Neither party shall be liable for any failure or delay in performance under this Agreement, other than payment obligations, to the extent such failure or delay is caused by conditions beyond the reasonable control of the affected party. Such conditions may include, but are not limited to, acts of God, natural disasters, earthquakes, fire, flood, governmental action, acts of terrorism, war, labor conditions, internet service provider or hosting facility failures, denial-of-service attacks, or power outages. The affected party shall use reasonable efforts to notify the other party of the occurrence of such an event and to resume performance as soon as reasonably practicable.
If any provision of this Agreement is found to be unenforceable or invalid, that provision will be limited or eliminated to the minimum extent necessary so that this Agreement will otherwise remain in full force and effect and enforceable.

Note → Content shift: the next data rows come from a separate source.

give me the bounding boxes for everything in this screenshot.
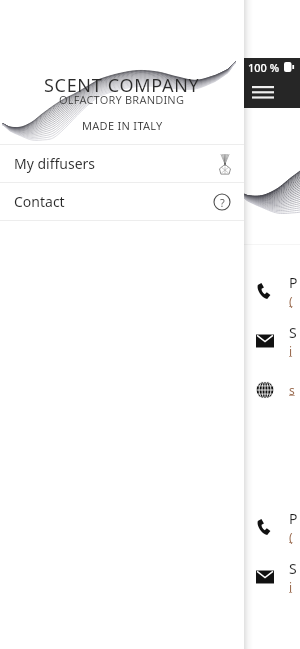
staticText: ?	[220, 195, 225, 210]
staticText: MADE IN ITALY	[82, 118, 163, 133]
button[interactable]: Contact	[0, 183, 244, 220]
staticText: My diffusers	[14, 154, 96, 173]
button[interactable]: Open navigation menu	[252, 84, 274, 100]
button[interactable]: Subject	[0, 322, 300, 360]
staticText: OLFACTORY BRANDING	[59, 92, 185, 107]
button[interactable]: Subject	[0, 558, 300, 596]
staticText: (+39) 035	[289, 529, 298, 545]
staticText: SCENT COMPANY	[44, 73, 200, 98]
staticText: (+39) 035	[289, 293, 298, 309]
staticText: Subject	[289, 559, 298, 578]
staticText: Phone	[289, 273, 298, 292]
staticText: 100 %	[248, 60, 280, 75]
staticText: Phone	[289, 509, 298, 528]
staticText: info@sce	[289, 579, 298, 595]
staticText: Contact	[14, 192, 65, 211]
button[interactable]: scentcom	[0, 371, 300, 409]
staticText: info@sce	[289, 343, 298, 359]
button[interactable]: Phone	[0, 272, 300, 310]
staticText: Subject	[289, 323, 298, 342]
button[interactable]: My diffusers	[0, 145, 244, 182]
staticText: scentcom	[289, 382, 298, 398]
button[interactable]: Phone	[0, 508, 300, 546]
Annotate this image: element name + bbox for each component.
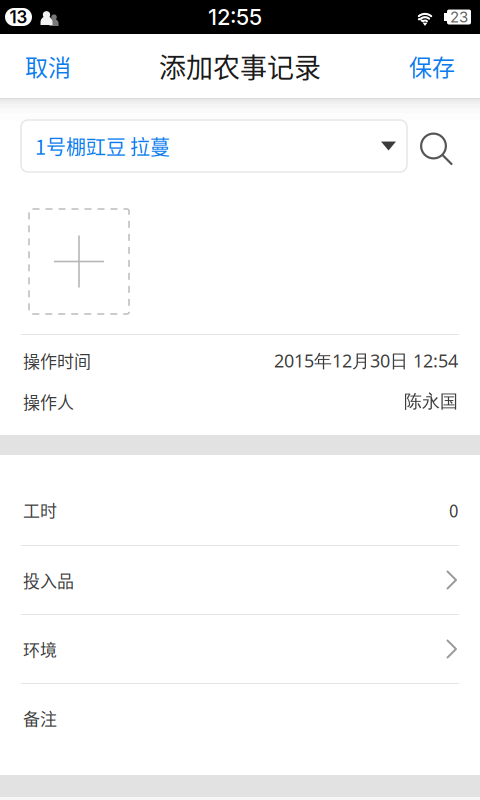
staticText: 工时 — [23, 498, 57, 522]
button[interactable]: 环境 — [0, 615, 480, 683]
staticText: 13 — [10, 7, 28, 27]
staticText: 1号棚豇豆 拉蔓 — [35, 132, 170, 160]
button[interactable]: 投入品 — [0, 546, 480, 614]
staticText: 2015年12月30日 12:54 — [274, 348, 458, 373]
staticText: 备注 — [23, 706, 57, 730]
staticText: 环境 — [23, 637, 57, 661]
staticText: 保存 — [409, 49, 455, 83]
staticText: 操作时间 — [23, 348, 91, 373]
button[interactable]: 取消 — [0, 34, 96, 98]
staticText: 操作人 — [23, 389, 74, 414]
button[interactable]: 1号棚豇豆 拉蔓 — [21, 120, 407, 172]
button[interactable]: 工时 — [0, 475, 480, 545]
staticText: 0 — [449, 498, 458, 522]
button[interactable]: 保存 — [384, 34, 480, 98]
staticText: 陈永国 — [404, 390, 458, 413]
staticText: 12:55 — [208, 4, 262, 30]
staticText: 23 — [450, 8, 468, 26]
button[interactable]: Add photo — [29, 209, 129, 314]
button[interactable]: 备注 — [0, 684, 480, 752]
staticText: 添加农事记录 — [159, 46, 321, 86]
staticText: 投入品 — [23, 568, 74, 592]
button[interactable]: Search — [420, 130, 453, 162]
staticText: 取消 — [25, 49, 71, 83]
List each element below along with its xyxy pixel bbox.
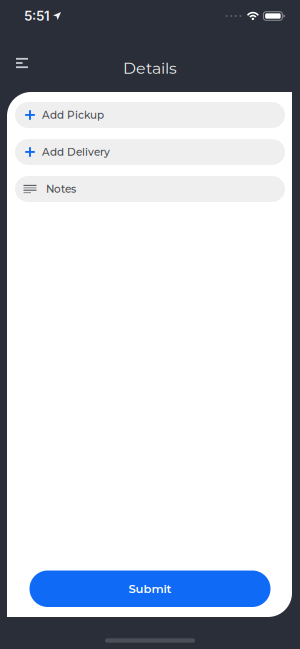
staticText: Add Pickup: [42, 109, 104, 121]
button[interactable]: Notes: [15, 176, 285, 202]
button[interactable]: Menu: [0, 56, 28, 68]
staticText: 5:51: [24, 8, 50, 24]
staticText: Submit: [128, 582, 172, 596]
button[interactable]: Add Pickup: [15, 102, 285, 128]
button[interactable]: Submit: [30, 570, 270, 607]
staticText: Details: [123, 58, 177, 78]
button[interactable]: Add Delivery: [15, 139, 285, 165]
staticText: Notes: [46, 183, 76, 195]
staticText: Add Delivery: [42, 146, 110, 158]
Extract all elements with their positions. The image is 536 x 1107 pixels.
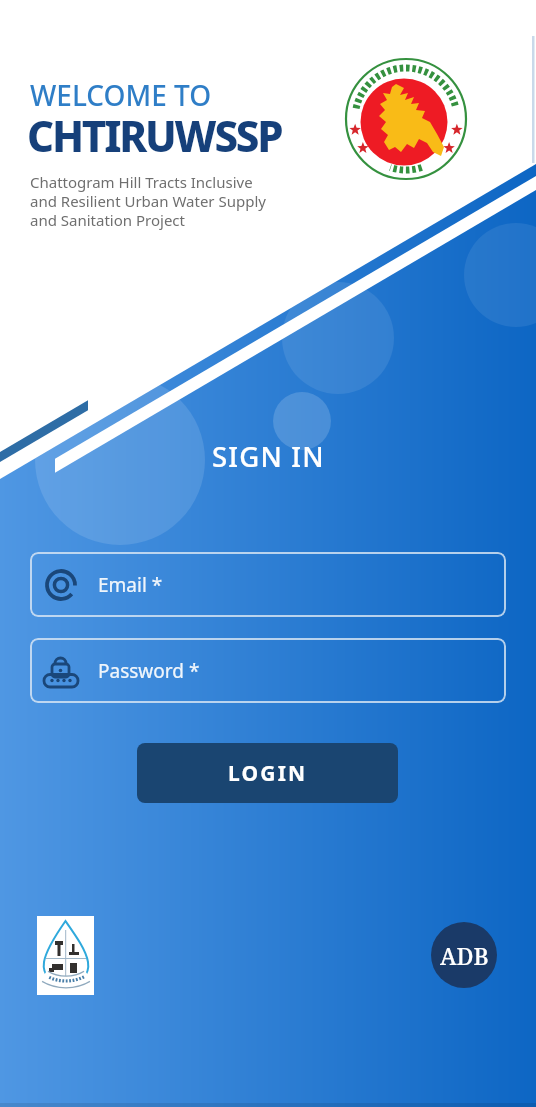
staticText: Email * xyxy=(98,572,163,598)
staticText: WELCOME TO xyxy=(30,76,212,114)
staticText: Password * xyxy=(98,658,200,684)
button[interactable]: Email * xyxy=(30,552,506,617)
staticText: ADB xyxy=(440,940,489,971)
staticText: SIGN IN xyxy=(212,438,325,475)
staticText: CHTIRUWSSP xyxy=(27,107,282,164)
button[interactable]: LOGIN xyxy=(137,743,398,803)
button[interactable]: Password * xyxy=(30,638,506,703)
button[interactable]: ADB xyxy=(431,922,497,988)
staticText: Chattogram Hill Tracts Inclusive and Res… xyxy=(30,172,266,230)
staticText: LOGIN xyxy=(228,759,308,788)
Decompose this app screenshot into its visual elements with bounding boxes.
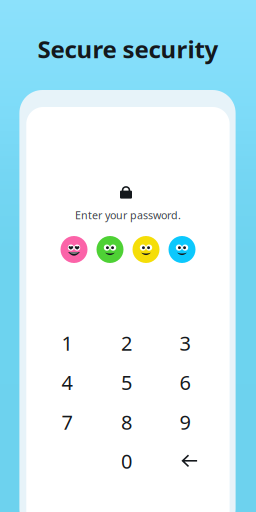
- button[interactable]: 1: [42, 326, 92, 360]
- staticText: 9: [180, 409, 190, 435]
- staticText: 6: [180, 369, 190, 396]
- staticText: 8: [121, 409, 132, 435]
- button[interactable]: 5: [102, 365, 152, 399]
- staticText: Enter your password.: [75, 208, 181, 222]
- button[interactable]: 8: [102, 405, 152, 439]
- button[interactable]: 2: [102, 326, 152, 360]
- button[interactable]: 9: [160, 405, 210, 439]
- button[interactable]: 7: [42, 405, 92, 439]
- button[interactable]: 3: [160, 326, 210, 360]
- button[interactable]: 6: [160, 365, 210, 399]
- staticText: 5: [121, 369, 132, 396]
- staticText: 1: [61, 330, 72, 356]
- staticText: 2: [121, 330, 132, 356]
- staticText: Secure security: [38, 33, 218, 65]
- staticText: 4: [61, 369, 72, 396]
- staticText: 0: [121, 448, 132, 474]
- button[interactable]: 4: [42, 365, 92, 399]
- button[interactable]: 0: [102, 444, 152, 478]
- staticText: 7: [61, 409, 72, 435]
- button[interactable]: [160, 444, 210, 478]
- staticText: 3: [180, 330, 190, 356]
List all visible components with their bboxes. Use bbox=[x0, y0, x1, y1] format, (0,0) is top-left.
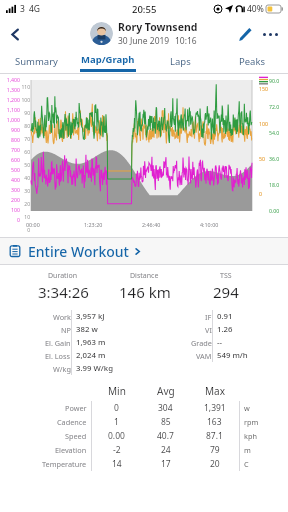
staticText: 163 bbox=[207, 416, 222, 428]
staticText: 20:55 bbox=[132, 3, 157, 16]
staticText: 1,100 bbox=[0, 106, 20, 113]
staticText: 17 bbox=[161, 458, 171, 470]
staticText: Speed bbox=[65, 431, 87, 441]
button[interactable]: Chart legend bbox=[259, 76, 268, 85]
staticText: 79 bbox=[210, 444, 220, 456]
staticText: 70 bbox=[20, 136, 30, 143]
staticText: 40% bbox=[247, 3, 264, 15]
staticText: Peaks bbox=[239, 55, 266, 68]
staticText: 146 km bbox=[119, 282, 171, 302]
staticText: Entire Workout bbox=[28, 242, 129, 261]
staticText: 72.0 bbox=[269, 103, 280, 110]
staticText: Power bbox=[65, 403, 87, 413]
staticText: 50 bbox=[259, 155, 265, 162]
staticText: Avg bbox=[157, 384, 175, 398]
staticText: 00:00 bbox=[26, 221, 40, 228]
staticText: 60 bbox=[20, 149, 30, 156]
staticText: 549 m/h bbox=[217, 350, 248, 361]
staticText: kph bbox=[244, 431, 257, 441]
staticText: 100 bbox=[20, 97, 30, 104]
staticText: 10 bbox=[20, 214, 30, 221]
staticText: 90 bbox=[20, 110, 30, 117]
staticText: Work bbox=[53, 312, 71, 322]
staticText: 30 June 2019 bbox=[118, 35, 170, 47]
staticText: 40 bbox=[20, 175, 30, 182]
staticText: 0 bbox=[259, 190, 262, 197]
staticText: 87.1 bbox=[206, 430, 223, 442]
button[interactable]: Edit bbox=[232, 22, 256, 46]
staticText: 36.0 bbox=[269, 155, 280, 162]
staticText: TSS bbox=[220, 271, 232, 281]
staticText: 2:46:40 bbox=[142, 221, 161, 228]
button[interactable]: More options bbox=[258, 22, 282, 46]
staticText: 4:10:00 bbox=[200, 221, 219, 228]
staticText: 0 bbox=[0, 216, 20, 223]
staticText: Min bbox=[108, 384, 126, 398]
staticText: Duration bbox=[48, 271, 78, 281]
staticText: 1 bbox=[114, 416, 119, 428]
staticText: 10:16 bbox=[175, 35, 197, 47]
staticText: W/kg bbox=[53, 364, 71, 374]
staticText: 18.0 bbox=[269, 181, 280, 188]
staticText: Cadence bbox=[57, 417, 87, 427]
staticText: 700 bbox=[0, 146, 20, 153]
staticText: Elevation bbox=[55, 445, 87, 455]
staticText: 800 bbox=[0, 136, 20, 143]
staticText: 1,963 m bbox=[76, 337, 106, 348]
staticText: 1,400 bbox=[0, 76, 20, 83]
button[interactable]: Laps bbox=[144, 49, 216, 73]
staticText: 3:34:26 bbox=[38, 282, 89, 302]
staticText: w bbox=[244, 403, 250, 413]
staticText: 0.91 bbox=[217, 311, 233, 322]
staticText: 30 bbox=[20, 188, 30, 195]
staticText: 0.00 bbox=[269, 207, 280, 214]
staticText: -2 bbox=[113, 444, 121, 456]
staticText: rpm bbox=[244, 417, 259, 427]
staticText: 100 bbox=[0, 206, 20, 213]
staticText: 300 bbox=[0, 186, 20, 193]
staticText: 40.7 bbox=[157, 430, 174, 442]
staticText: 100 bbox=[259, 120, 268, 127]
staticText: 90.0 bbox=[269, 77, 280, 84]
staticText: 3,957 kJ bbox=[76, 311, 105, 322]
staticText: 1:23:20 bbox=[84, 221, 103, 228]
staticText: 85 bbox=[161, 416, 171, 428]
button[interactable]: Summary bbox=[0, 49, 72, 73]
staticText: VI bbox=[205, 325, 212, 335]
staticText: Grade bbox=[191, 338, 212, 348]
staticText: 0 bbox=[114, 402, 119, 414]
staticText: -- bbox=[217, 337, 223, 348]
staticText: El. Gain bbox=[45, 338, 71, 348]
staticText: 1,200 bbox=[0, 96, 20, 103]
staticText: 3 bbox=[20, 3, 25, 15]
staticText: 54.0 bbox=[269, 129, 280, 136]
staticText: 3.99 W/kg bbox=[76, 363, 114, 374]
staticText: 20 bbox=[210, 458, 220, 470]
button[interactable]: Peaks bbox=[216, 49, 288, 73]
button[interactable]: Map/Graph bbox=[72, 49, 144, 73]
staticText: 1.26 bbox=[217, 324, 233, 335]
button[interactable]: Back bbox=[0, 19, 30, 49]
staticText: 1,000 bbox=[0, 116, 20, 123]
staticText: 80 bbox=[20, 123, 30, 130]
staticText: 20 bbox=[20, 201, 30, 208]
staticText: 150 bbox=[259, 85, 268, 92]
staticText: m bbox=[244, 445, 251, 455]
staticText: 900 bbox=[0, 126, 20, 133]
staticText: C bbox=[244, 459, 249, 469]
staticText: 24 bbox=[161, 444, 171, 456]
staticText: Max bbox=[205, 384, 225, 398]
staticText: 2,024 m bbox=[76, 350, 106, 361]
staticText: 110 bbox=[20, 84, 30, 91]
staticText: 400 bbox=[0, 176, 20, 183]
staticText: Summary bbox=[15, 55, 58, 68]
staticText: 600 bbox=[0, 156, 20, 163]
staticText: 500 bbox=[0, 166, 20, 173]
staticText: El. Loss bbox=[45, 351, 71, 361]
button[interactable]: Entire Workout bbox=[0, 238, 288, 264]
staticText: 200 bbox=[0, 196, 20, 203]
staticText: 14 bbox=[112, 458, 122, 470]
staticText: Distance bbox=[130, 271, 159, 281]
staticText: IF bbox=[205, 312, 212, 322]
staticText: 0 bbox=[20, 227, 30, 234]
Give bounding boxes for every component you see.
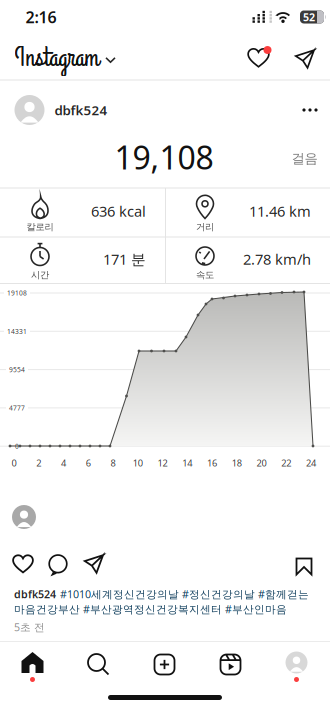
button[interactable]: Reels <box>218 652 244 678</box>
staticText: 마음건강부산 #부산광역정신건강복지센터 #부산인마음 <box>14 602 287 616</box>
button[interactable]: Messages <box>293 47 317 71</box>
staticText: 0 <box>15 442 19 451</box>
staticText: 4 <box>61 457 66 469</box>
staticText: 16 <box>207 457 217 469</box>
button[interactable]: Home <box>20 652 44 684</box>
button[interactable]: Comment <box>45 552 71 578</box>
staticText: dbfk524 <box>14 587 56 601</box>
button[interactable]: Share <box>81 551 107 577</box>
button[interactable]: Like <box>10 552 36 578</box>
staticText: 171 분 <box>103 249 146 269</box>
staticText: 2:16 <box>26 6 56 28</box>
staticText: 14331 <box>7 327 27 336</box>
staticText: 9554 <box>9 365 25 374</box>
staticText: 걸음 <box>292 150 318 167</box>
staticText: 속도 <box>196 269 214 281</box>
button[interactable]: Save <box>291 554 317 580</box>
staticText: 19108 <box>7 289 27 298</box>
staticText: 19,108 <box>114 136 214 178</box>
staticText: 18 <box>232 457 242 469</box>
staticText: dbfk524 <box>54 101 108 119</box>
staticText: 8 <box>110 457 116 469</box>
button[interactable]: Instagram menu <box>14 40 116 76</box>
staticText: 칼로리 <box>26 221 54 233</box>
staticText: #1010세계정신건강의날 #정신건강의날 #함께걷는 <box>60 587 309 601</box>
staticText: 636 kcal <box>91 201 146 221</box>
button[interactable]: Search <box>86 652 112 678</box>
staticText: 5초 전 <box>14 620 45 634</box>
staticText: 10 <box>133 457 143 469</box>
button[interactable]: Tagged users <box>12 505 36 529</box>
staticText: 20 <box>256 457 266 469</box>
staticText: 11.46 km <box>249 201 311 221</box>
button[interactable]: More options <box>298 101 322 119</box>
staticText: 6 <box>86 457 91 469</box>
staticText: 0 <box>12 457 16 469</box>
staticText: 24 <box>306 457 316 469</box>
staticText: 12 <box>158 457 168 469</box>
staticText: 2.78 km/h <box>243 249 311 269</box>
button[interactable]: dbfk524 <box>14 95 108 125</box>
staticText: Instagram <box>14 40 98 76</box>
button[interactable]: Notifications <box>247 47 271 71</box>
staticText: 4777 <box>9 404 25 412</box>
staticText: 14 <box>182 457 192 469</box>
staticText: 22 <box>281 457 291 469</box>
staticText: 시간 <box>31 269 49 281</box>
button[interactable]: New post <box>152 652 178 678</box>
staticText: 거리 <box>196 221 214 233</box>
staticText: 2 <box>36 457 41 469</box>
button[interactable]: Profile <box>286 652 308 684</box>
staticText: 52 <box>303 10 315 24</box>
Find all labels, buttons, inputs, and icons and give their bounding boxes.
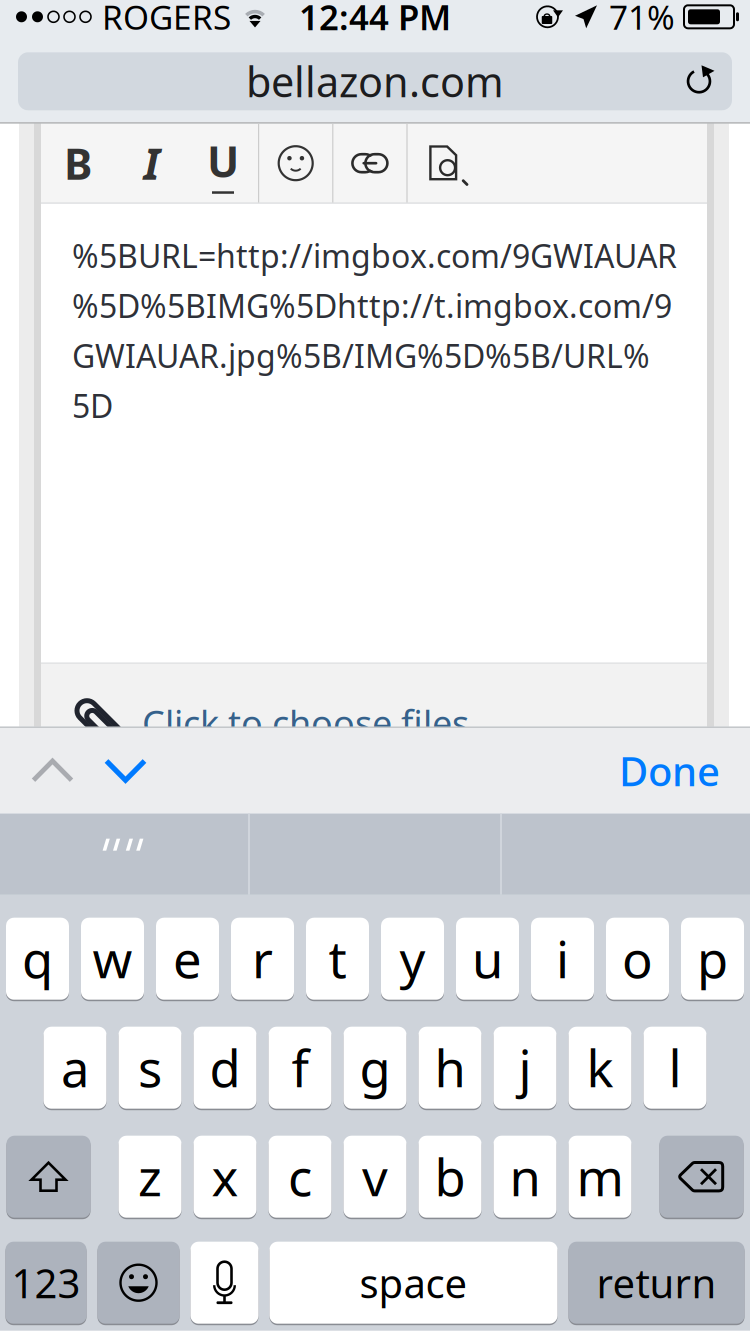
button[interactable]: k [568,1026,632,1110]
button[interactable]: f [268,1026,332,1110]
button[interactable]: c [268,1135,332,1219]
staticText: I [144,135,160,192]
staticText: h [434,1034,466,1101]
button[interactable]: w [81,917,144,1001]
button[interactable]: i [531,917,594,1001]
staticText: t [328,925,346,992]
button[interactable]: Click to choose files [125,703,469,743]
staticText: k [586,1034,614,1101]
staticText: %5D%5BIMG%5Dhttp://t.imgbox.com/9 [72,284,672,327]
button[interactable]: t [306,917,369,1001]
button[interactable]: Shift [6,1135,90,1219]
button[interactable]: q [6,917,69,1001]
button[interactable]: Quote marks suggestion [0,814,248,895]
button[interactable]: Insert link [333,124,406,203]
button[interactable]: Dictation [190,1241,258,1325]
button[interactable]: space [270,1241,558,1325]
button[interactable]: b [418,1135,482,1219]
button[interactable]: d [194,1026,256,1110]
staticText: j [518,1034,532,1101]
staticText: Click to choose files [142,699,469,747]
button[interactable]: n [494,1135,556,1219]
staticText: space [360,1256,468,1309]
staticText: bellazon.com [246,54,504,109]
staticText: 5D [72,384,113,427]
staticText: y [400,925,426,992]
button[interactable]: j [494,1026,556,1110]
staticText: l [668,1034,682,1101]
button[interactable]: return [568,1241,744,1325]
button[interactable]: Preview [408,124,481,203]
button[interactable]: Emoji [98,1241,180,1325]
button[interactable]: u [456,917,519,1001]
staticText: n [510,1143,540,1210]
button[interactable]: x [194,1135,256,1219]
button[interactable]: e [156,917,219,1001]
staticText: Done [619,744,720,797]
staticText: g [360,1034,390,1101]
staticText: B [64,135,92,192]
staticText: return [596,1256,716,1309]
staticText: w [92,925,132,992]
button[interactable]: v [344,1135,406,1219]
button[interactable]: a [44,1026,106,1110]
staticText: U [207,133,239,189]
staticText: r [252,925,273,992]
staticText: 123 [12,1256,80,1309]
button[interactable]: bellazon.com [18,52,732,110]
staticText: ROGERS [102,0,231,39]
button[interactable]: m [568,1135,632,1219]
staticText: v [362,1143,388,1210]
staticText: b [434,1143,466,1210]
staticText: %5BURL=http://imgbox.com/9GWIAUAR [72,234,677,277]
button[interactable]: s [118,1026,182,1110]
staticText: d [210,1034,240,1101]
staticText: 12:44 PM [299,0,451,40]
staticText: q [22,925,53,992]
staticText: f [292,1034,308,1101]
button[interactable]: g [344,1026,406,1110]
staticText: e [173,925,202,992]
button[interactable]: y [381,917,444,1001]
button[interactable]: Bold [41,124,115,203]
staticText: GWIAUAR.jpg%5B/IMG%5D%5B/URL% [72,334,650,377]
staticText: a [61,1034,89,1101]
button[interactable]: Delete [660,1135,744,1219]
staticText: s [138,1034,162,1101]
staticText: i [556,925,569,992]
staticText: z [138,1143,162,1210]
button[interactable]: Previous field [16,728,89,814]
button[interactable]: z [118,1135,182,1219]
staticText: 71% [609,0,675,39]
staticText: c [288,1143,312,1210]
button[interactable]: Next field [89,728,162,814]
button[interactable]: Done [619,728,750,814]
button[interactable]: 123 [6,1241,86,1325]
staticText: o [622,925,653,992]
staticText: m [576,1143,624,1210]
button[interactable]: r [231,917,294,1001]
button[interactable]: Italic [115,124,188,203]
button[interactable]: Underline [188,124,258,203]
staticText: x [212,1143,238,1210]
button[interactable]: h [418,1026,482,1110]
staticText: u [472,925,503,992]
button[interactable]: l [644,1026,706,1110]
button[interactable]: o [606,917,669,1001]
button[interactable]: Emoticons [259,124,332,203]
staticText: p [697,925,728,992]
button[interactable]: p [681,917,744,1001]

This Agreement is not assignable, transferable or sublicensable by Customer except with Cuemby’s prior written restriction or notice. Cuemby may transfer and assign any of its rights and obligations under this Agreement without consent.
This Agreement is the complete and exclusive statement of the mutual understanding of the parties and supersedes and cancels all previous written and oral agreements, communications and other understandings relating to the subject matter of this Agreement, and that all waivers and modifications must be in a writing signed by both parties, except as otherwise provided herein.
No agency, partnership, joint venture, or employment is created as a result of this Agreement and Customer does not have any authority of any kind to bind Cuemby in any respect whatsoever.
In any action or proceeding to enforce rights under this Agreement, the prevailing party will be entitled to recover costs and attorneys’ fees. All notices under this Agreement will be in writing and will be deemed to have been duly given when received, if personally delivered; when receipt is electronically confirmed, if transmitted by facsimile or e-mail; the day after it is sent, if sent for next day delivery by recognized overnight delivery service; and upon receipt, if sent by certified or registered mail, return receipt requested.
This Agreement shall be governed by and construed in accordance with the laws of the State of Florida, without regard to its conflict of laws principles. The parties consent to exclusive jurisdiction and venue in the state or federal courts located in Palm Beach County, Florida.
The parties shall work together in good faith to issue at least one mutually agreed upon press release within 90 days of the Effective Date, and Customer otherwise agrees to reasonably cooperate with Cuemby to offer a reference, including both a testimonial and a reference account, upon request.